PROBLEM REQUIREMENTS:
State the count of lines below featuring the word "fizyczną", and write nothing further.

GIVEN INFORMATION:
|---|

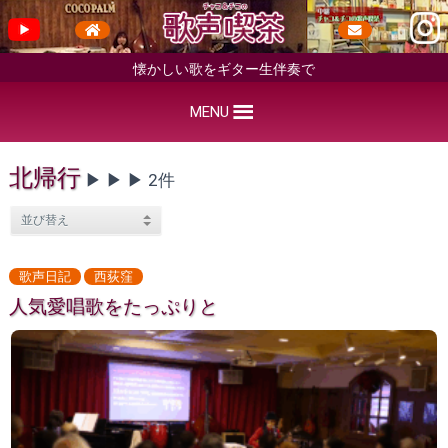
懐かしい歌をギター生伴奏で
MENU
北帰行
▶︎ ▶︎ ▶︎ 2件
歌声日記
西荻窪
人気愛唱歌をたっぷりと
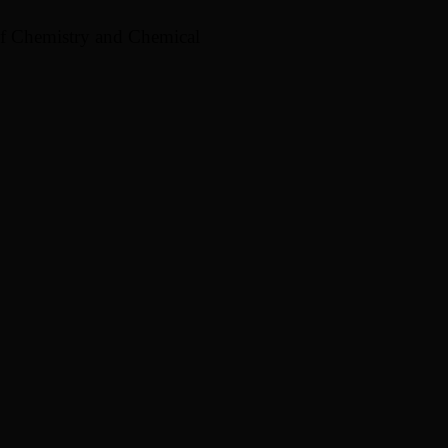
of Chemistry and Chemical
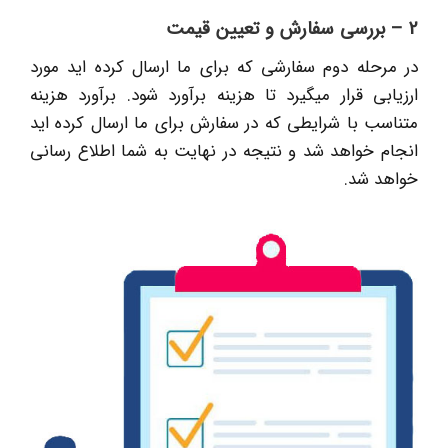
2 – بررسی سفارش و تعیین قیمت
در مرحله دوم سفارشی که برای ما ارسال کرده اید مورد
ارزیابی قرار میگیرد تا هزینه برآورد شود. برآورد هزینه
متناسب با شرایطی که در سفارش برای ما ارسال کرده اید
انجام خواهد شد و نتیجه در نهایت به شما اطلاع رسانی
خواهد شد.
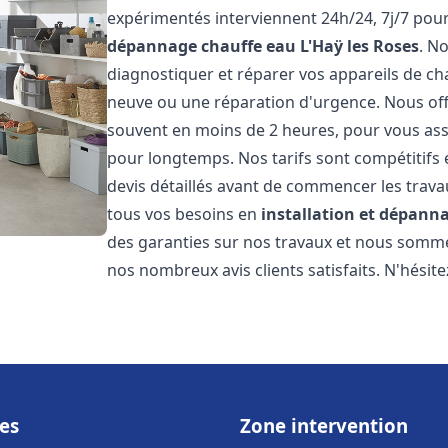
expérimentés interviennent 24h/24, 7j/7 pou
dépannage chauffe eau
L'Haÿ les Roses
. N
diagnostiquer et réparer vos appareils de cha
neuve ou une réparation d'urgence. Nous offr
souvent en moins de 2 heures, pour vous ass
pour longtemps. Nos tarifs sont compétitifs 
devis détaillés avant de commencer les trav
tous vos besoins en
installation et dépann
des garanties sur nos travaux et nous somm
nos nombreux avis clients satisfaits. N'hésit
es
Zone intervention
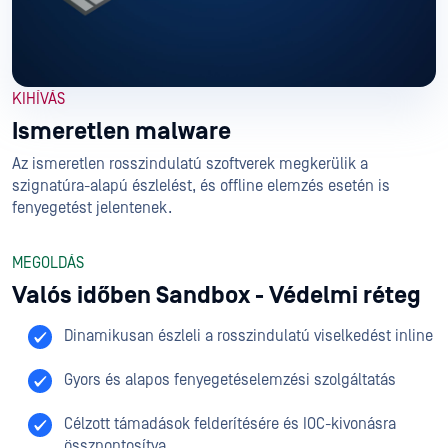
KIHÍVÁS
Ismeretlen malware
Az ismeretlen rosszindulatú szoftverek megkerülik a
szignatúra-alapú észlelést, és offline elemzés esetén is
fenyegetést jelentenek.
MEGOLDÁS
Valós időben Sandbox - Védelmi réteg
Dinamikusan észleli a rosszindulatú viselkedést inline
Gyors és alapos fenyegetéselemzési szolgáltatás
Célzott támadások felderítésére és IOC-kivonásra
összpontosítva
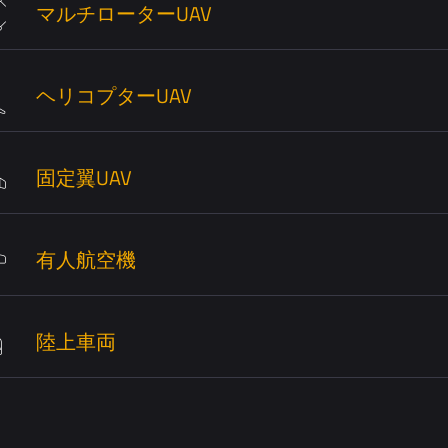
マルチローターUAV
ヘリコプターUAV
固定翼UAV
有人航空機
陸上車両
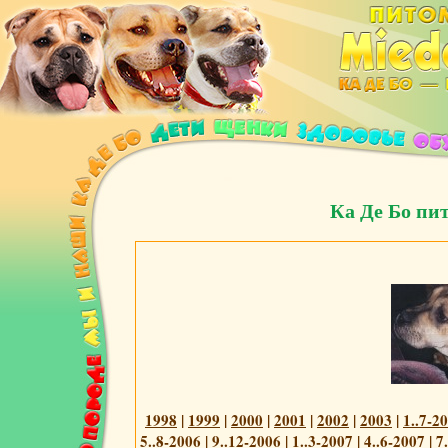
Ка Де Бо пи
1998
|
1999
|
2000
|
2001
|
2002
|
2003
|
1..7-2
5..8-2006
|
9..12-2006
|
1..3-2007
|
4..6-2007
|
7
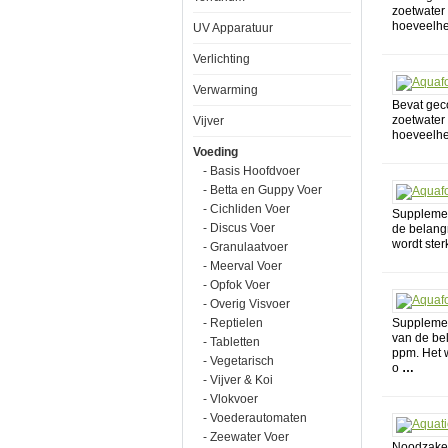
zoetwater
hoeveelhe
UV Apparatuur
Verlichting
Verwarming
Bevat gec
zoetwater
Vijver
hoeveelhe
Voeding
- Basis Hoofdvoer
- Betta en Guppy Voer
- Cichliden Voer
Supplemen
- Discus Voer
de belangr
wordt ster
- Granulaatvoer
- Meerval Voer
- Opfok Voer
- Overig Visvoer
- Reptielen
Supplemen
van de bel
- Tabletten
ppm. Het w
- Vegetarisch
o
…
- Vijver & Koi
- Vlokvoer
- Voederautomaten
- Zeewater Voer
Noodzakel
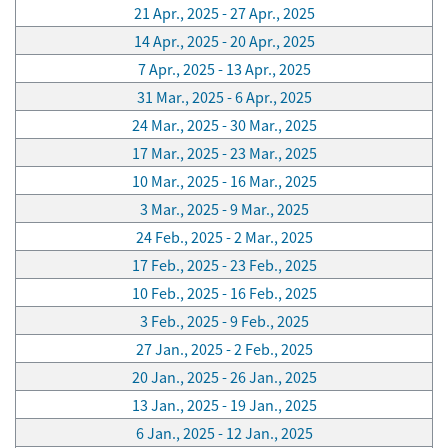
21 Apr., 2025 - 27 Apr., 2025
14 Apr., 2025 - 20 Apr., 2025
7 Apr., 2025 - 13 Apr., 2025
31 Mar., 2025 - 6 Apr., 2025
24 Mar., 2025 - 30 Mar., 2025
17 Mar., 2025 - 23 Mar., 2025
10 Mar., 2025 - 16 Mar., 2025
3 Mar., 2025 - 9 Mar., 2025
24 Feb., 2025 - 2 Mar., 2025
17 Feb., 2025 - 23 Feb., 2025
10 Feb., 2025 - 16 Feb., 2025
3 Feb., 2025 - 9 Feb., 2025
27 Jan., 2025 - 2 Feb., 2025
20 Jan., 2025 - 26 Jan., 2025
13 Jan., 2025 - 19 Jan., 2025
6 Jan., 2025 - 12 Jan., 2025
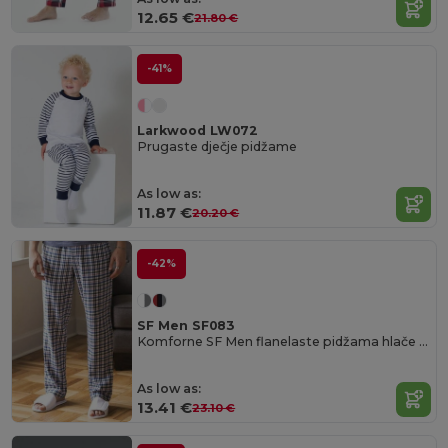
12.65 €
21.80 €
-41%
Larkwood LW072
Prugaste dječje pidžame
As low as:
11.87 €
20.20 €
-42%
SF Men SF083
Komforne SF Men flanelaste pidžama hlače za muškarce
As low as:
13.41 €
23.10 €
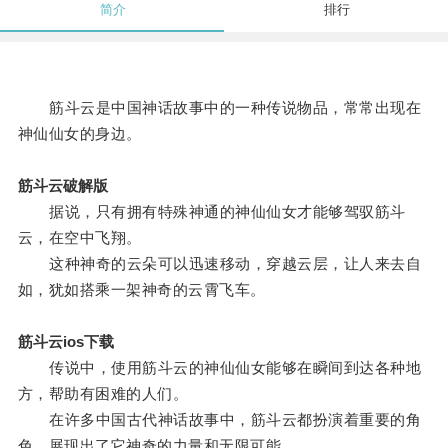
简介
排行
筋斗云是中国神话故事中的一种传说物品，常常出现在
神仙仙女的身边。
筋斗云破解版
据说，只有拥有特殊神通的神仙仙女才能够驾驭筋斗
云，在空中飞翔。
这种神奇的云朵可以迅速移动，穿越云层，让人来去自
如，犹如搭乘一架神奇的云霄飞车。
筋斗云ios下载
传说中，使用筋斗云的神仙仙女能够在瞬间到达各种地
方，帮助有困难的人们。
在许多中国古代神话故事中，筋斗云都扮演着重要的角
色，展现出了它神奇的力量和无限可能。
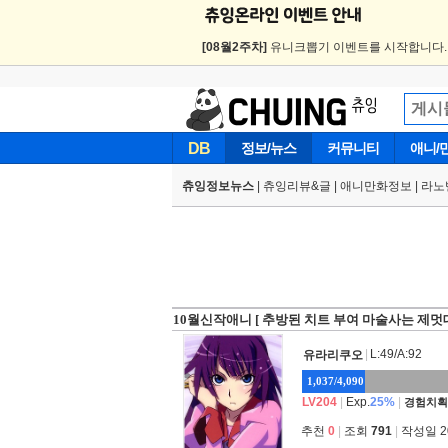
[08월2주차]
유니크뽑기 이벤트를 시작합니다
DB
정보/뉴스
커뮤니티
애니/
츄잉정보뉴스
|
츄잉리뷰&글
|
애니만화정보
|
라노
10월신작애니 [ 추방된 치트 부여 마술사는 제멋
|
L:49/A:92
유라리쿠오
1,037/4,090
LV204
|
Exp.
25%
|
경험치획
추천
0
|
조회
791
|
작성일 202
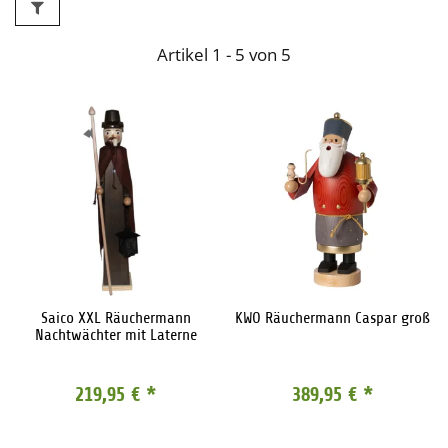
Artikel 1 - 5 von 5
Saico XXL Räuchermann
KWO Räuchermann Caspar groß
Nachtwächter mit Laterne
219,95 €
*
389,95 €
*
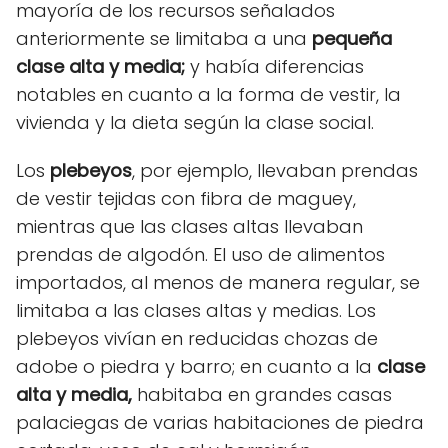
mayoría de los recursos señalados
anteriormente se limitaba a una
pequeña
clase alta y media;
y había diferencias
notables en cuanto a la forma de vestir, la
vivienda y la dieta según la clase social.
Los
plebeyos
, por ejemplo, llevaban prendas
de vestir tejidas con fibra de maguey,
mientras que las clases altas llevaban
prendas de algodón. El uso de alimentos
importados, al menos de manera regular, se
limitaba a las clases altas y medias. Los
plebeyos vivían en reducidas chozas de
adobe o piedra y barro; en cuanto a la
clase
alta y media,
habitaba en grandes casas
palaciegas de varias habitaciones de piedra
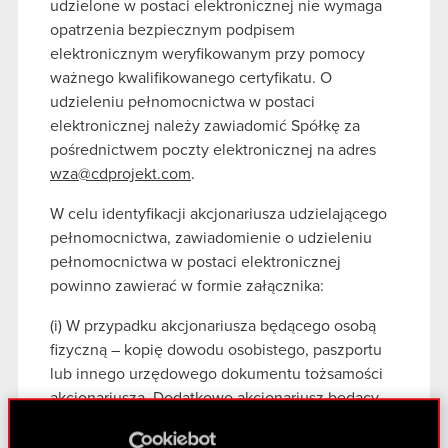
udzielone w postaci elektronicznej nie wymaga
opatrzenia bezpiecznym podpisem
elektronicznym weryfikowanym przy pomocy
ważnego kwalifikowanego certyfikatu. O
udzieleniu pełnomocnictwa w postaci
elektronicznej należy zawiadomić Spółkę za
pośrednictwem poczty elektronicznej na adres
wza@cdprojekt.com
.
W celu identyfikacji akcjonariusza udzielającego
pełnomocnictwa, zawiadomienie o udzieleniu
pełnomocnictwa w postaci elektronicznej
powinno zawierać w formie załącznika:
(i) W przypadku akcjonariusza będącego osobą
fizyczną – kopię dowodu osobistego, paszportu
lub innego urzędowego dokumentu tożsamości
akcjonariusza. Dodatkowo akcjonariusz będący
osobą fizyczną winien załączyć oświadczenie o
wyrażeniu zgody na przetwarzanie przez Spółkę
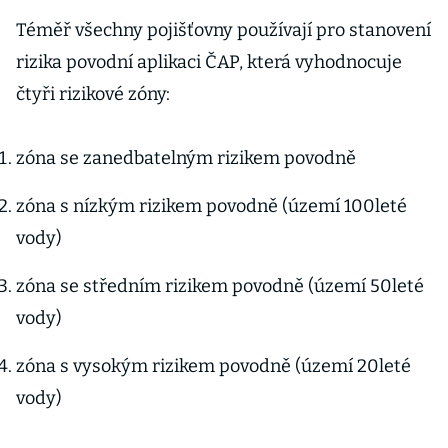
Téměř všechny pojišťovny používají pro stanovení
rizika povodní aplikaci ČAP, která vyhodnocuje
čtyři rizikové zóny:
zóna se zanedbatelným rizikem povodně
zóna s nízkým rizikem povodně (území 100leté
vody)
zóna se středním rizikem povodně (území 50leté
vody)
zóna s vysokým rizikem povodně (území 20leté
vody)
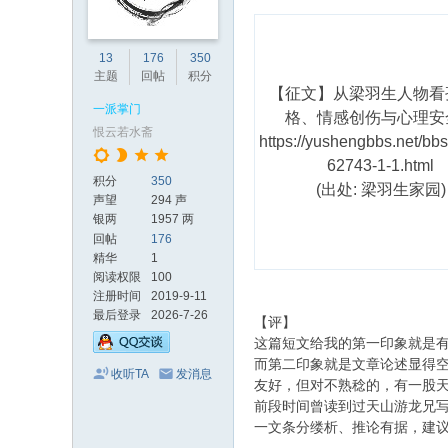
13
176
350
主题
回帖
积分
【征文】从梁羽生人物看
一派掌门
格、情感创伤与心理安
恨云若水斋
https://yushengbbs.net/bbs
62743-1-1.html
积分
350
(出处: 梁羽生家园)
声望
294 声
银两
1957 两
回帖
176
精华
1
阅读权限
100
注册时间
2019-9-11
最后登录
2026-7-26
【评】
这篇短文给我的第一印象就是有
而第二印象就是文章论述显得
收听TA
发消息
友好，但对不熟稔的，有一股
前段时间曾读到过天山游龙兄写
一文条分缕析、推论有据，建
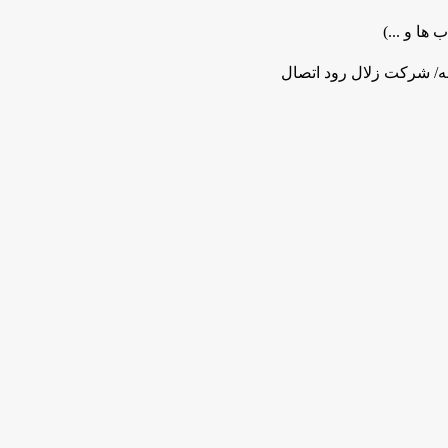
 ها و ...)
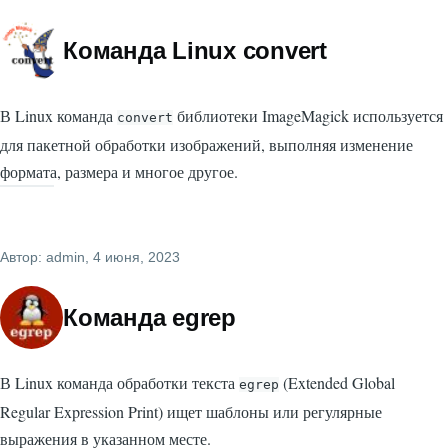
Команда Linux convert
В Linux команда
библиотеки ImageMagick используется
convert
для пакетной обработки изображений, выполняя изменение
формата, размера и многое другое.
Автор:
admin
, 4 июня, 2023
Команда egrep
В Linux команда обработки текста
(Extended Global
egrep
Regular Expression Print) ищет шаблоны или регулярные
выражения в указанном месте.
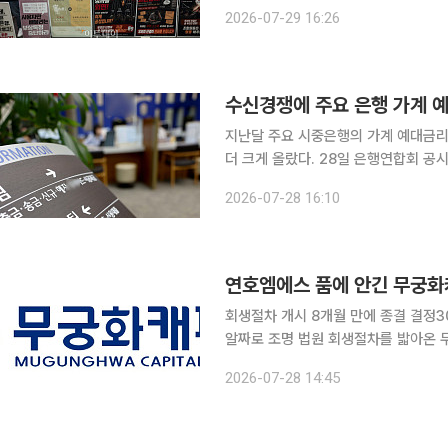
이 31일 하루 파업을 예고하면서 인터
2026-07-29 16:26
실제 고객이 체감할 서비스 차질은 제
수신경쟁에 주요 은행 가계 
지난달 주요 시중은행의 가계 예대금
더 크게 올랐다. 28일 은행연합회 공시에 따르면 5대 은행(KB국민·신한·우리·하나·NH농협)의 정책
서민금융을 제외한 6월 신규취급액 기준
2026-07-28 16:10
(1.39%
연호엠에스 품에 안긴 무궁
회생절차 개시 8개월 만에 종결 결정3
알짜로 조명 법원 회생절차를 밟아온 무궁화캐피탈이 전자부품 제조기업 연호엠에스를 새 주인으로
맞아 회생절차를 종결했다. 법원의 개시
2026-07-28 14:45
작업에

|---|

RESULT FOR THIS TASK:
2